::: SOURCE DATA :::
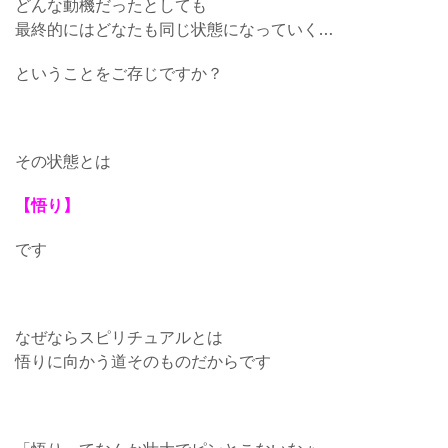
どんな動機だったとしても
最終的にはどなたも同じ状態になっていく…
ということをご存じですか？
その状態とは
【悟り】
です
なぜならスピリチュアルとは
悟りに向かう道そのものだからです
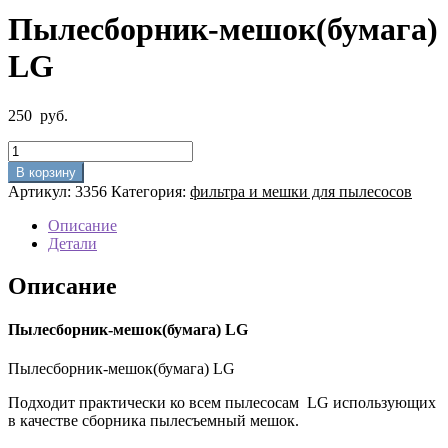
Пылесборник-мешок(бумага)
LG
250
руб.
Количество
товара
В корзину
Пылесборник-
Артикул:
3356
Категория:
фильтра и мешки для пылесосов
мешок(бумага)
LG
Описание
Детали
Описание
Пылесборник-мешок(бумага) LG
Пылесборник-мешок(бумага) LG
Подходит практически ко всем пылесосам LG использующих
в качестве сборника пылесъемный мешок.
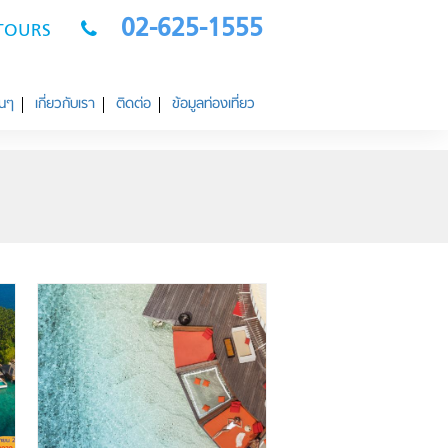
02-625-1555
OTOURS
่นๆ
เกี่ยวกับเรา
ติดต่อ
ข้อมูลท่องเที่ยว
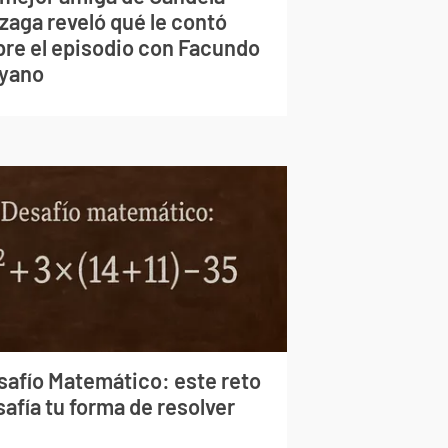
zaga reveló qué le contó
bre el episodio con Facundo
yano
safío Matemático: este reto
afía tu forma de resolver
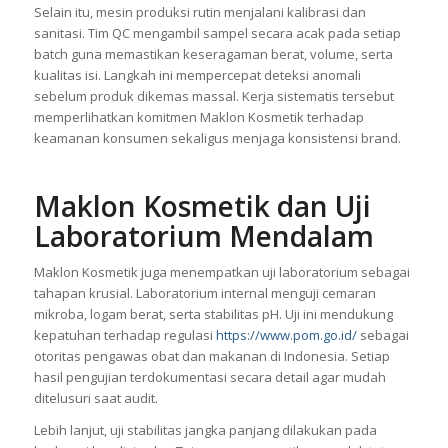
Selain itu, mesin produksi rutin menjalani kalibrasi dan
sanitasi. Tim QC mengambil sampel secara acak pada setiap
batch guna memastikan keseragaman berat, volume, serta
kualitas isi. Langkah ini mempercepat deteksi anomali
sebelum produk dikemas massal. Kerja sistematis tersebut
memperlihatkan komitmen Maklon Kosmetik terhadap
keamanan konsumen sekaligus menjaga konsistensi brand.
Maklon Kosmetik dan Uji
Laboratorium Mendalam
Maklon Kosmetik juga menempatkan uji laboratorium sebagai
tahapan krusial. Laboratorium internal menguji cemaran
mikroba, logam berat, serta stabilitas pH. Uji ini mendukung
kepatuhan terhadap regulasi
https://www.pom.go.id/
sebagai
otoritas pengawas obat dan makanan di Indonesia. Setiap
hasil pengujian terdokumentasi secara detail agar mudah
ditelusuri saat audit.
Lebih lanjut, uji stabilitas jangka panjang dilakukan pada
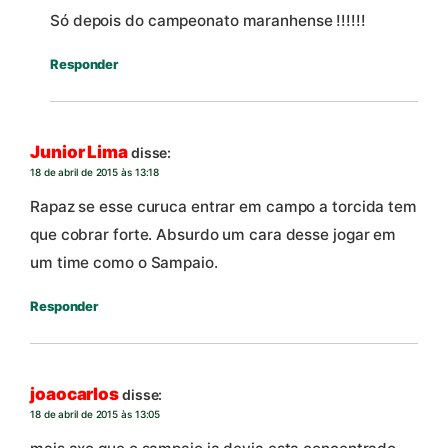
Só depois do campeonato maranhense !!!!!!
Responder
Junior Lima
disse:
18 de abril de 2015 às 13:18
Rapaz se esse curuca entrar em campo a torcida tem
que cobrar forte. Absurdo um cara desse jogar em
um time como o Sampaio.
Responder
joaocarlos
disse:
18 de abril de 2015 às 13:05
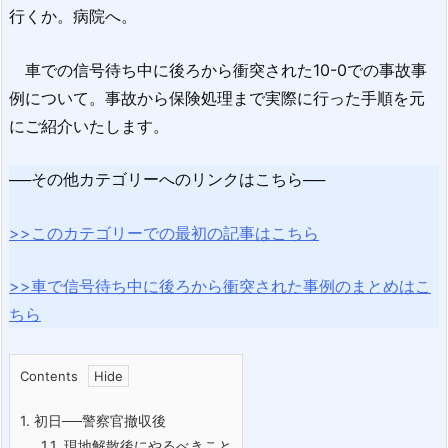
行くか。病院へ。
車での信号待ち中に後ろから衝突された10-0での事故事
例について。事故から保険処理まで実際に行った手順を元
にご紹介いたします。
──その他カテゴリーへのリンクはこちら──
>>このカテゴリーでの最初の記事はこちら
>>車で信号待ち中に後ろから衝突された事例のまとめはこ
ちら
Contents
1.
初日──警察官撤収後
1.1.
現地解散後にやるべきこと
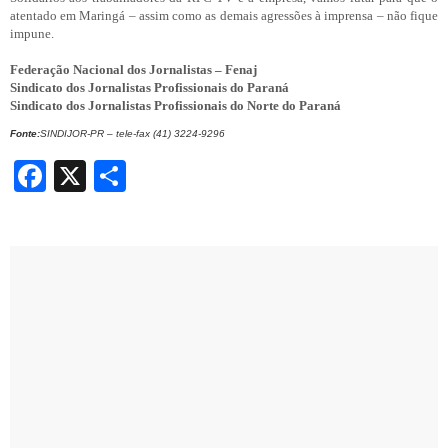
atentado em Maringá – assim como as demais agressões à imprensa – não fique
impune.
Federação Nacional dos Jornalistas – Fenaj
Sindicato dos Jornalistas Profissionais do Paraná
Sindicato dos Jornalistas Profissionais do Norte do Paraná
Fonte:
SINDIJOR-PR – tele-fax (41) 3224-9296
Facebook
X
Share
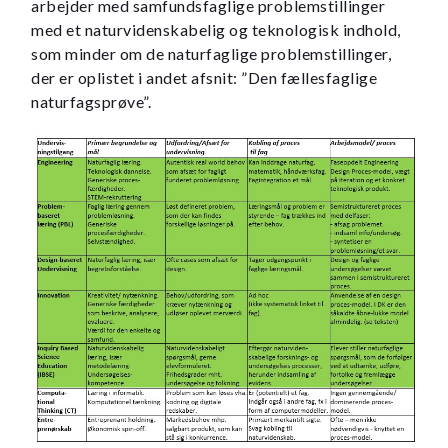
arbejder med samfundsfaglige problemstillinger
med et naturvidenskabelig og teknologisk indhold,
som minder om de naturfaglige problemstillinger,
der er oplistet i andet afsnit: ”Den fællesfaglige
naturfagsprøve”.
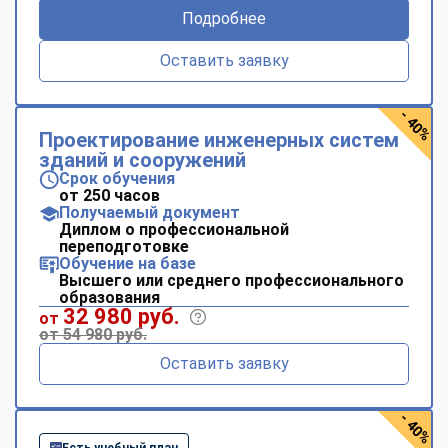
Подробнее
Оставить заявку
- 40%
Проектирование инженерных систем
зданий и сооружений
Срок обучения
от 250 часов
Получаемый документ
Диплом о профессиональной
переподготовке
Обучение на базе
Высшего или среднего профессионального
образования
32 980 руб.
от
от 54 980 руб.
Оставить заявку
- 40%
Есть учебный план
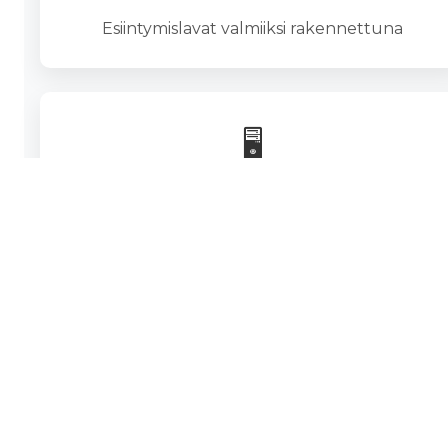
Esiintymislavat valmiiksi rakennettuna
🖥️
LED-screenit
Isot, ulko- ja sisäkäyttöön sopivat näytöt. LED-
screen vuokraus.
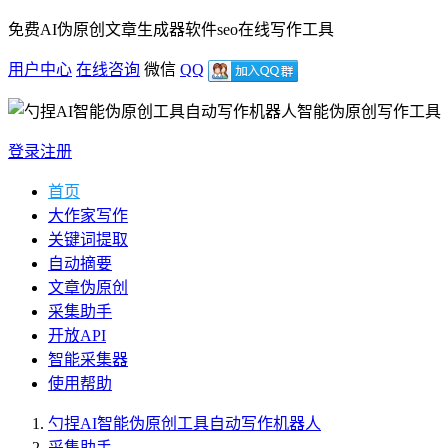
免费AI伪原创文章生成器软件seo在线写作工具
用户中心
在线咨询
微信
QQ
智能伪原创写作工具
登录
注册
首页
大作家写作
关键词提取
自动摘要
文章伪原创
采集助手
开放API
智能采集器
使用帮助
勺捏AI智能伪原创工具自动写作机器人
采集助手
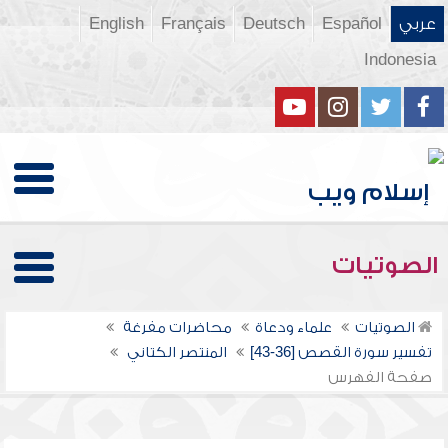
عربي
Español
Deutsch
Français
English
Indonesia
الصوتيات
الصوتيات
علماء ودعاة
محاضرات مفرغة
تفسير سورة القصص [36-43]
المنتصر الكتاني
صفحة الفهرس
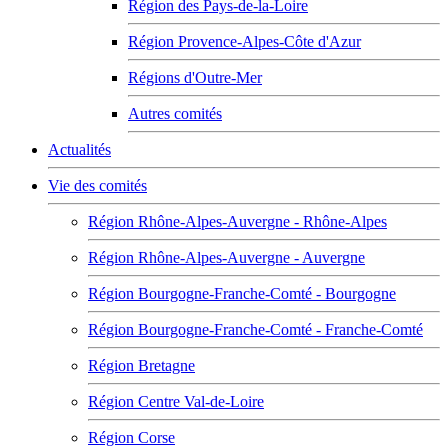
Région des Pays-de-la-Loire
Région Provence-Alpes-Côte d'Azur
Régions d'Outre-Mer
Autres comités
Actualités
Vie des comités
Région Rhône-Alpes-Auvergne - Rhône-Alpes
Région Rhône-Alpes-Auvergne - Auvergne
Région Bourgogne-Franche-Comté - Bourgogne
Région Bourgogne-Franche-Comté - Franche-Comté
Région Bretagne
Région Centre Val-de-Loire
Région Corse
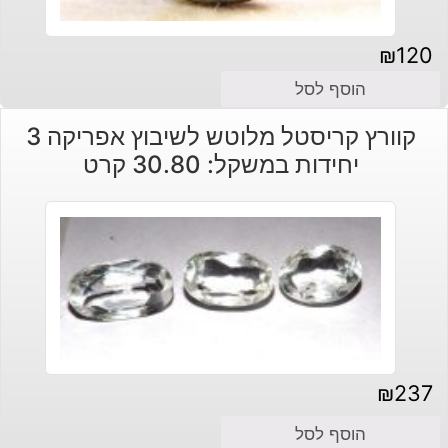
₪
120
הוסף לסל
קוורץ קריסטל מלוטש לשיבוץ אפריקה 3
יחידות במשקל: 30.80 קרט
₪
237
הוסף לסל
:::
Above are records with pictures; repeat the records exactly and leave the pictures out.

OUTPUT FOR THIS EXERCISE:
どんな動機だったとしても
最終的にはどなたも同じ状態になっていく…
ということをご存じですか？
その状態とは
【悟り】
です
なぜならスピリチュアルとは
悟りに向かう道そのものだからです
Пылесборник-мешок(бумага)
LG
250
руб.
Количество
товара
В корзину
Пылесборник-
Артикул:
3356
Категория:
фильтра и мешки для пылесосов
мешок(бумага)
LG
Описание
Детали
Описание
Пылесборник-мешок(бумага) LG
Пылесборник-мешок(бумага) LG
Подходит практически ко всем пылесосам LG использующих
в качестве сборника пылесъемный мешок.
02-625-1555
OTOURS
่นๆ
เกี่ยวกับเรา
ติดต่อ
ข้อมูลท่องเที่ยว
zaga reveló qué le contó
bre el episodio con Facundo
yano
safío Matemático: este reto
afía tu forma de resolver
Selain itu, mesin produksi rutin menjalani kalibrasi dan
sanitasi. Tim QC mengambil sampel secara acak pada setiap
batch guna memastikan keseragaman berat, volume, serta
kualitas isi. Langkah ini mempercepat deteksi anomali
sebelum produk dikemas massal. Kerja sistematis tersebut
memperlihatkan komitmen Maklon Kosmetik terhadap
keamanan konsumen sekaligus menjaga konsistensi brand.
Maklon Kosmetik dan Uji
Laboratorium Mendalam
Maklon Kosmetik juga menempatkan uji laboratorium sebagai
tahapan krusial. Laboratorium internal menguji cemaran
mikroba, logam berat, serta stabilitas pH. Uji ini mendukung
kepatuhan terhadap regulasi
https://www.pom.go.id/
sebagai
otoritas pengawas obat dan makanan di Indonesia. Setiap
hasil pengujian terdokumentasi secara detail agar mudah
ditelusuri saat audit.
Lebih lanjut, uji stabilitas jangka panjang dilakukan pada
Só depois do campeonato maranhense !!!!!!
Responder
Junior Lima
disse:
18 de abril de 2015 às 13:18
Rapaz se esse curuca entrar em campo a torcida tem
que cobrar forte. Absurdo um cara desse jogar em
um time como o Sampaio.
Responder
joaocarlos
disse:
18 de abril de 2015 às 13:05
行くか。病院へ。
車での信号待ち中に後ろから衝突された10-0での事故事
例について。事故から保険処理まで実際に行った手順を元
にご紹介いたします。
──その他カテゴリーへのリンクはこちら──
>>このカテゴリーでの最初の記事はこちら
>>車で信号待ち中に後ろから衝突された事例のまとめはこ
ちら
Contents
1.
初日──警察官撤収後
1.1.
現地解散後にやるべきこと
atentado em Maringá – assim como as demais agressões à imprensa – não fique
impune.
Federação Nacional dos Jornalistas – Fenaj
Sindicato dos Jornalistas Profissionais do Paraná
Sindicato dos Jornalistas Profissionais do Norte do Paraná
Fonte:
SINDIJOR-PR – tele-fax (41) 3224-9296
Facebook
X
Share
arbejder med samfundsfaglige problemstillinger
med et naturvidenskabelig og teknologisk indhold,
som minder om de naturfaglige problemstillinger,
der er oplistet i andet afsnit: ”Den fællesfaglige
naturfagsprøve”.
Подробнее
Оставить заявку
- 40%
Проектирование инженерных систем
зданий и сооружений
Срок обучения
от 250 часов
Получаемый документ
Диплом о профессиональной
переподготовке
Обучение на базе
Высшего или среднего профессионального
образования
32 980 руб.
от
от 54 980 руб.
Оставить заявку
- 40%
Есть учебный план
Esiintymislavat valmiiksi rakennettuna
🖥️
LED-screenit
Isot, ulko- ja sisäkäyttöön sopivat näytöt. LED-
screen vuokraus.
免费AI伪原创文章生成器软件seo在线写作工具
用户中心
在线咨询
微信
QQ
智能伪原创写作工具
登录
注册
首页
大作家写作
关键词提取
自动摘要
文章伪原创
采集助手
开放API
智能采集器
使用帮助
勺捏AI智能伪原创工具自动写作机器人
采集助手
عربي
Español
Deutsch
Français
English
Indonesia
الصوتيات
الصوتيات
علماء ودعاة
محاضرات مفرغة
تفسير سورة القصص [36-43]
المنتصر الكتاني
صفحة الفهرس
Région des Pays-de-la-Loire
Région Provence-Alpes-Côte d'Azur
Régions d'Outre-Mer
Autres comités
Actualités
Vie des comités
Région Rhône-Alpes-Auvergne - Rhône-Alpes
Région Rhône-Alpes-Auvergne - Auvergne
Région Bourgogne-Franche-Comté - Bourgogne
Région Bourgogne-Franche-Comté - Franche-Comté
Région Bretagne
Région Centre Val-de-Loire
Région Corse
₪
120
הוסף לסל
קוורץ קריסטל מלוטש לשיבוץ אפריקה 3
יחידות במשקל: 30.80 קרט
₪
237
הוסף לסל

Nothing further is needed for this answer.